REVISITATION OF ESTATE TAX RATES AND EXEMPTIONS

The Greenbooks for the last four years, all the years of the Obama Administration, have proposed permanently setting the estate, gift, and GST taxes at 2009 levels, in which the top rate was 45 percent and the exemptions (technically “exclusion amounts”) were $3.5 million for the estate and GST taxes and $1 million for the gift tax, not indexed for inflation.  Even though the rate and exemption for these taxes were permanently set by the American Taxpayer Relief Act of 2012 (ATRA) at 40 percent and $5 million indexed since 2011, the current Greenbook renews the call to return to 2009 levels, explicitly including a gift tax exemption of only $1 million.  Reminiscent of past observations, this year’s Greenbook (page 138) states that “ATRA retained a substantial portion of the tax cut provided to the most affluent taxpayers under [the 2010 Tax Act] that we cannot afford to continue. We need an estate tax law that is fair and raises an appropriate amount of revenue.”  Even so, there is little indication that Congress is eager to revisit what it just made permanent in January.

But this year the Greenbook (pages 138-39) calls for the return to 2009 levels to occur in 2018.  No reason is given.  By 2018 there will be a new President and there will have been two more congressional elections.  Perhaps waiting four years is a way to achieve a certain revenue target (it is estimated to raise revenue by $71.693 billion over fiscal years 2019 through 2023) and a desired balance between revenue increases and spending cuts.  But otherwise 2018 does not stand out as the natural time to raise the estate tax.

Consistently with past proposals, the Greenbook also calls for the portability of the exemption between spouses to be permanently retained.

INCOME TAX PROPOSALS

There are also significant income tax proposals in the Greenbook.  For example, so-called “stretch IRAs” inherited by beneficiaries other than the original owner’s spouse would be limited to a term of five years (pages 163-64).  An especially controversial proposal would limit the total amount that could be accumulated in a tax-free retirement arrangement to an amount calculated with reference to the maximum annual benefit from defined benefit plans, said to be about $3.4 million at age 62 today (pages 165-66).

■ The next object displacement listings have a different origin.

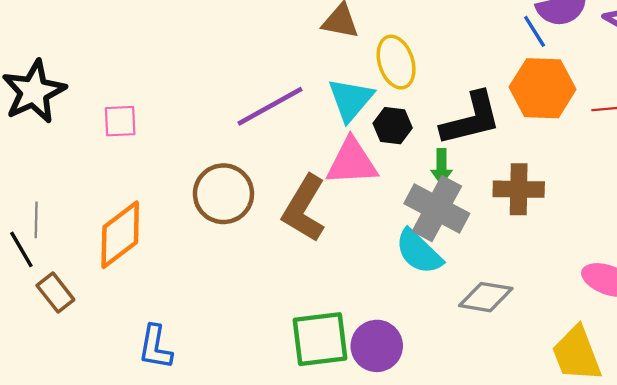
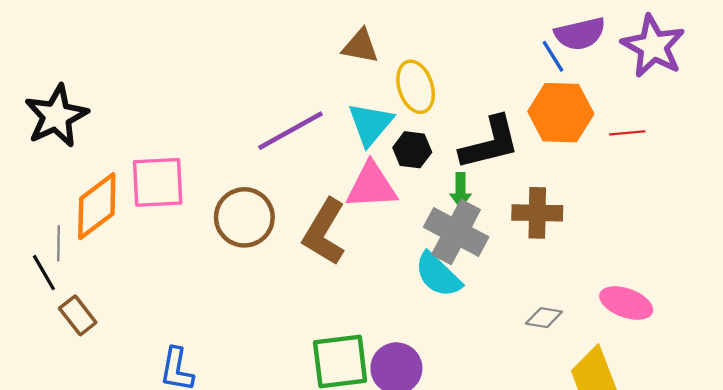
pink square: (120, 121) -> (158, 182), moved, size x1.6
orange diamond: (120, 235) -> (97, 206), moved
gray diamond: (486, 297) -> (544, 318), moved, size x0.7

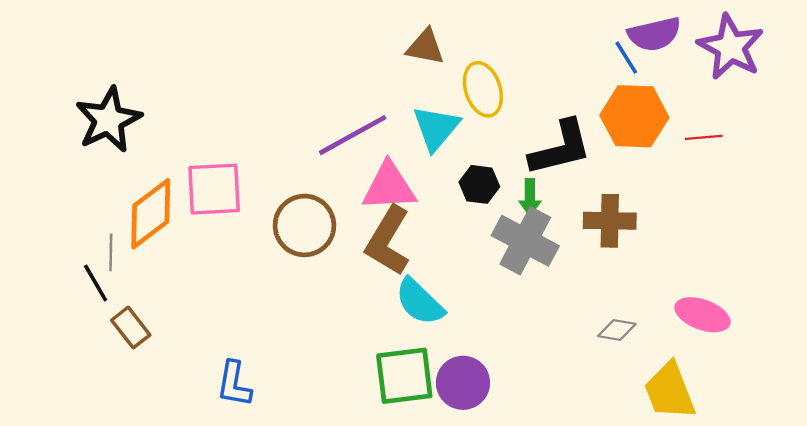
black hexagon: (412, 150) -> (479, 184), moved
pink triangle: (372, 186) -> (389, 187), moved
cyan semicircle: (438, 275) -> (420, 302), moved

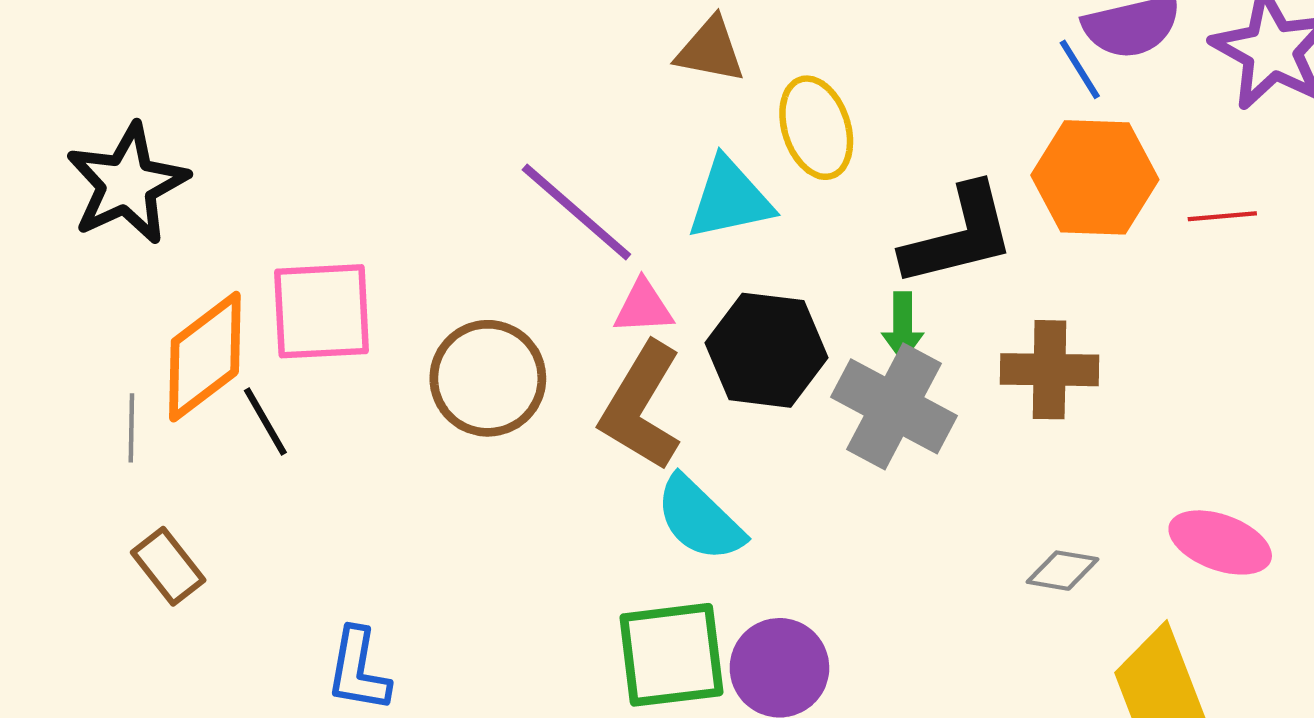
cyan triangle: (436, 128) -> (730, 199), turned 38
purple line: (353, 135) -> (576, 212), turned 70
black hexagon: (479, 184) -> (767, 350), moved, size x1.6
pink triangle: (389, 187) -> (643, 307), size x0.6
black line: (96, 283) -> (265, 421), moved

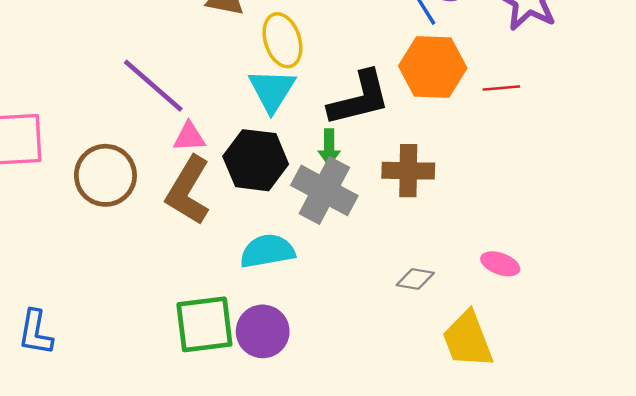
cyan triangle: (730, 199) -> (272, 90), moved, turned -46
cyan semicircle: (700, 519) -> (267, 251), moved, turned 126
pink ellipse: (1220, 542) -> (500, 264), size x0.7

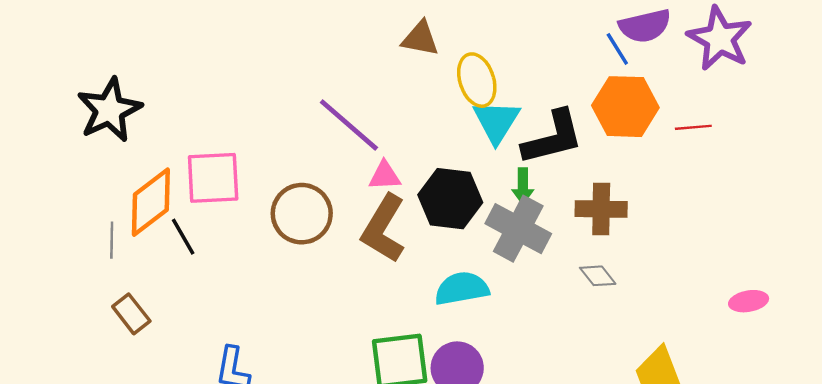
cyan triangle: (272, 90) -> (496, 121), moved
pink ellipse: (500, 264) -> (749, 301), moved, turned -30
gray diamond: (415, 279) -> (598, 276), moved, turned 42

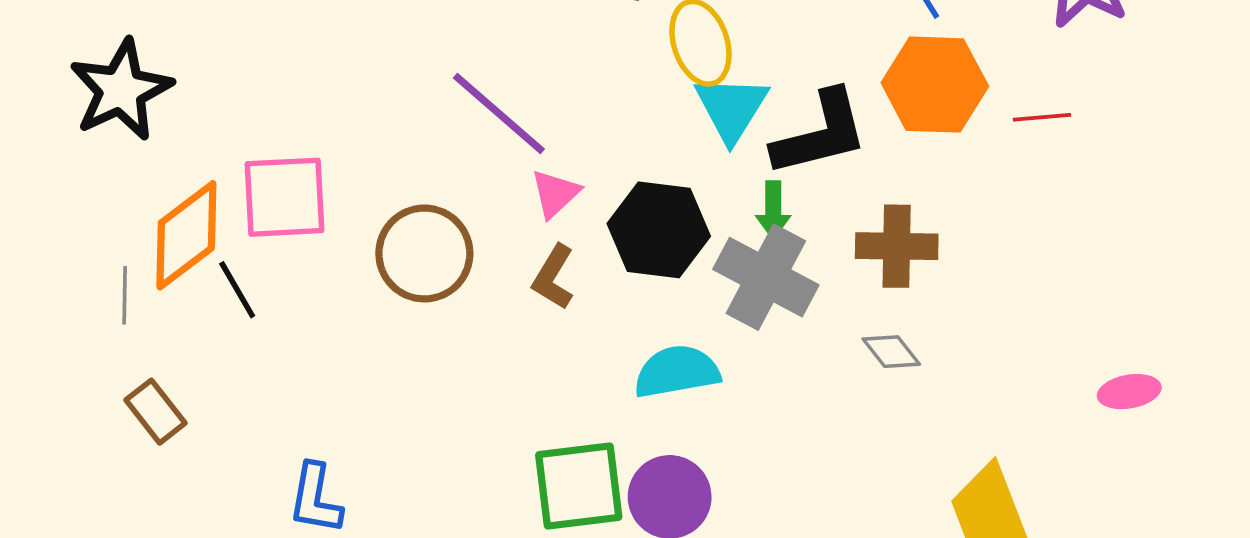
pink triangle: (385, 176) -> (555, 194), turned -40
brown L-shape: (383, 229) -> (553, 277), size x0.6

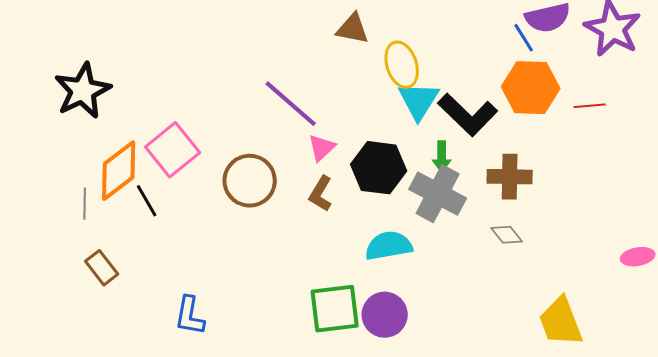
black L-shape: (820, 134) -> (468, 115), turned 58
pink square: (284, 197) -> (173, 150), turned -36

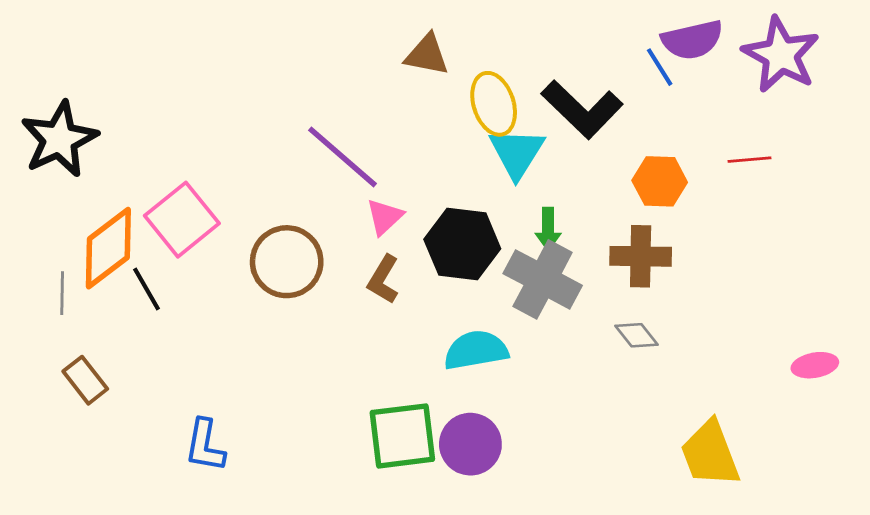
orange hexagon: (531, 88) -> (660, 181), moved, size x0.7
black L-shape: (468, 115) -> (582, 109), moved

For individuals in the 33, 35, and 39.6 percent income tax brackets, the effect of certain exclusions and deductions would be limited to the effect they would have had in the 28 percent bracket (pages 134-35).  And the “Buffett Rule” would be implemented by a new minimum tax, called a “Fair Share Tax,” phased in for adjusted gross incomes from $1 million to $2 million to ensure a tax of at least 30 percent of adjusted gross income less a 28 percent credit for charitable contributions (pages 136-37).

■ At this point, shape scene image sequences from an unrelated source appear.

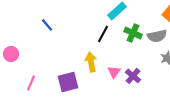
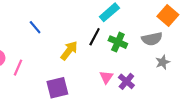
green cross: (133, 33) -> (118, 42), moved
yellow arrow: (91, 62) -> (69, 51), moved, turned 48
pink line: (31, 83) -> (18, 68), moved

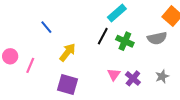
yellow arrow: (69, 51) -> (68, 52), moved
gray star: (163, 62) -> (162, 76), moved
purple square: (57, 88) -> (68, 84), turned 30

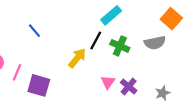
yellow arrow: (68, 52) -> (77, 58), moved
gray star: (162, 76) -> (163, 93), moved
purple square: (68, 84) -> (39, 85), moved

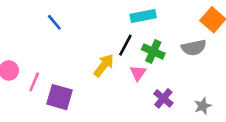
cyan rectangle: (111, 15) -> (143, 16), turned 30
blue line: (34, 31) -> (54, 22), moved
pink triangle: (108, 82) -> (138, 73), moved

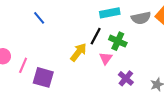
gray semicircle: (194, 48) -> (141, 18), moved

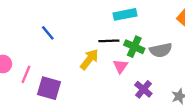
blue line: (39, 18) -> (48, 33), moved
gray semicircle: (141, 18) -> (161, 50), moved
black line: (96, 36) -> (109, 41), turned 60

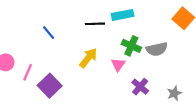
black line: (109, 41) -> (95, 24), moved
purple square: (49, 88) -> (50, 86), turned 30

These proposals are likely to move forward, if at all, in the context of a broad and intense debate about tax reform, the distribution of tax burdens, and the appropriate “balance” between spending cuts and revenue increases.  There are good reasons to doubt that that could ever happen.  The opportunity to pull some elements from the Administration’s proposal and some from the House and Senate budget approaches and forge a deal just seems too good to be true.  But it just might be too good to pass up.